[Task directions] Nothing but the lines below between the line holding "Vitamine D supplement" and the line holding "Eenvoudig en Snel", inclusive, should appear in the answer, each set down exactly.

*** Records to process Section Begins ***

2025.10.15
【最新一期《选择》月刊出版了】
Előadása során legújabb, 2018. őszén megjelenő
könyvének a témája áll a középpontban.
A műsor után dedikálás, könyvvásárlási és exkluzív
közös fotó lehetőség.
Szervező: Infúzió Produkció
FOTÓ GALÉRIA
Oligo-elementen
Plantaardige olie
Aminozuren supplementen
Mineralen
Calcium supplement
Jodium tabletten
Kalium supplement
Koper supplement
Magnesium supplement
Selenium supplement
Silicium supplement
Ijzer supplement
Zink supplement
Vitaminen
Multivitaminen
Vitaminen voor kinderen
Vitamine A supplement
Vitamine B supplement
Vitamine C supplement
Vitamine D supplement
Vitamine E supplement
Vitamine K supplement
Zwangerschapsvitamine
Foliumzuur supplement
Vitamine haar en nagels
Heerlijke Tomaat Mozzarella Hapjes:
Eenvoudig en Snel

*** Records to process Section Ends ***
*** Records to process Section Begins ***

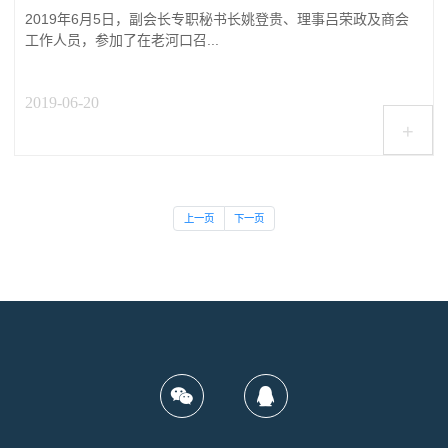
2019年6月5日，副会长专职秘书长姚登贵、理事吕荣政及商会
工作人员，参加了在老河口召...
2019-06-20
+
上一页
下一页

*** Records to process Section Ends ***
*** Records to process Section Begins ***

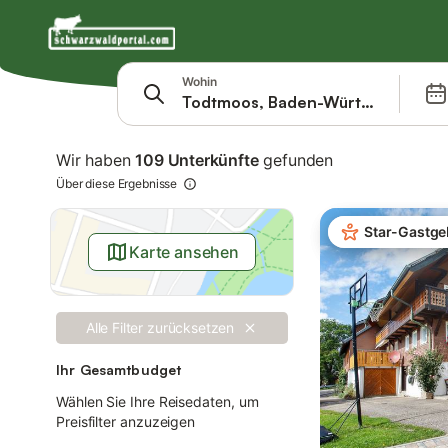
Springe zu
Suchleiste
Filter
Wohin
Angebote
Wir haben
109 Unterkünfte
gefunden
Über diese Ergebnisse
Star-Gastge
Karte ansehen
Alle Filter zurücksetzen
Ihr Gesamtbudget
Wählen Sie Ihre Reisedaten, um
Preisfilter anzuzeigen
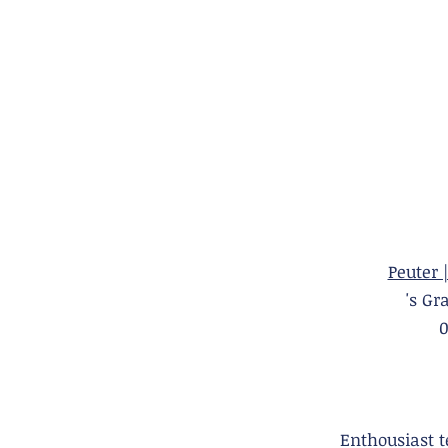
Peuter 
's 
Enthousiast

*** Records to process Section Ends ***

[Written solution]
Vitamine D supplement
Vitamine E supplement
Vitamine K supplement
Zwangerschapsvitamine
Foliumzuur supplement
Vitamine haar en nagels
Heerlijke Tomaat Mozzarella Hapjes:
Eenvoudig en Snel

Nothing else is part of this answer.